▼

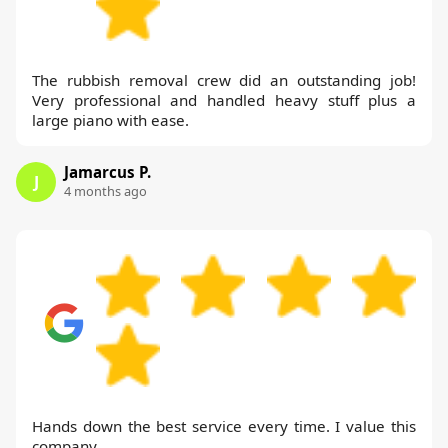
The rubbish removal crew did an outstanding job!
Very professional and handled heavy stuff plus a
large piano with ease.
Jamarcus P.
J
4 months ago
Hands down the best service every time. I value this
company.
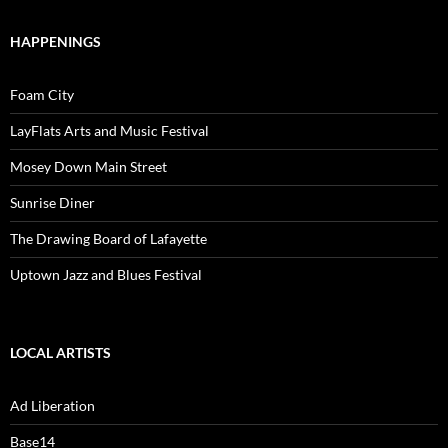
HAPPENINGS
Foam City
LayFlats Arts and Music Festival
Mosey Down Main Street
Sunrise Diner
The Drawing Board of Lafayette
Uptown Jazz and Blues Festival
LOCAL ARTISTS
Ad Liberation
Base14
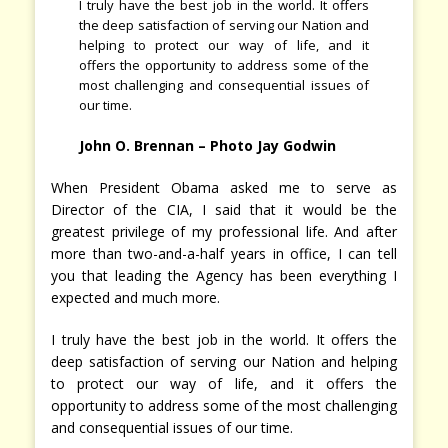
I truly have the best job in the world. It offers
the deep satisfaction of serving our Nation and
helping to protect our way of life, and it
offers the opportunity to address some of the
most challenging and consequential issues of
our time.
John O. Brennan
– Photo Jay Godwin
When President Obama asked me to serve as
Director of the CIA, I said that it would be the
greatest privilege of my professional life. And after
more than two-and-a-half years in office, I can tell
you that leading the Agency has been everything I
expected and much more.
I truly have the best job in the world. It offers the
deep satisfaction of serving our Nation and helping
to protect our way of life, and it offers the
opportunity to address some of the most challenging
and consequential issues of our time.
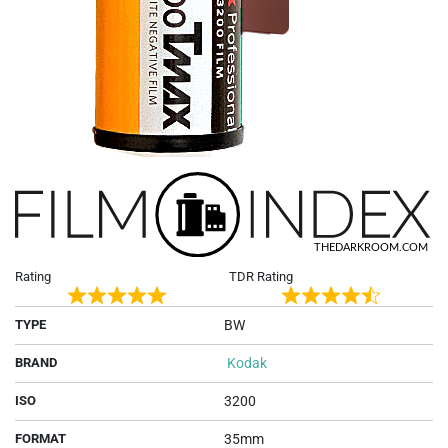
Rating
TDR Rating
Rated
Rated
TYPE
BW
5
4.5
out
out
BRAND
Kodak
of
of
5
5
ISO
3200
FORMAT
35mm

▲

Produce a verbatim copy of the listing, leaving out all pictures.

The rubbish removal crew did an outstanding job!
Very professional and handled heavy stuff plus a
large piano with ease.
Jamarcus P.
J
4 months ago
Hands down the best service every time. I value this
company.
HAPPENINGS
Foam City
LayFlats Arts and Music Festival
Mosey Down Main Street
Sunrise Diner
The Drawing Board of Lafayette
Uptown Jazz and Blues Festival
LOCAL ARTISTS
Ad Liberation
Base14
I truly have the best job in the world. It offers
the deep satisfaction of serving our Nation and
helping to protect our way of life, and it
offers the opportunity to address some of the
most challenging and consequential issues of
our time.
John O. Brennan
– Photo Jay Godwin
When President Obama asked me to serve as
Director of the CIA, I said that it would be the
greatest privilege of my professional life. And after
more than two-and-a-half years in office, I can tell
you that leading the Agency has been everything I
expected and much more.
I truly have the best job in the world. It offers the
deep satisfaction of serving our Nation and helping
to protect our way of life, and it offers the
opportunity to address some of the most challenging
and consequential issues of our time.
Rating
TDR Rating
Rated
Rated
TYPE
BW
5
4.5
out
out
BRAND
Kodak
of
of
5
5
ISO
3200
FORMAT
35mm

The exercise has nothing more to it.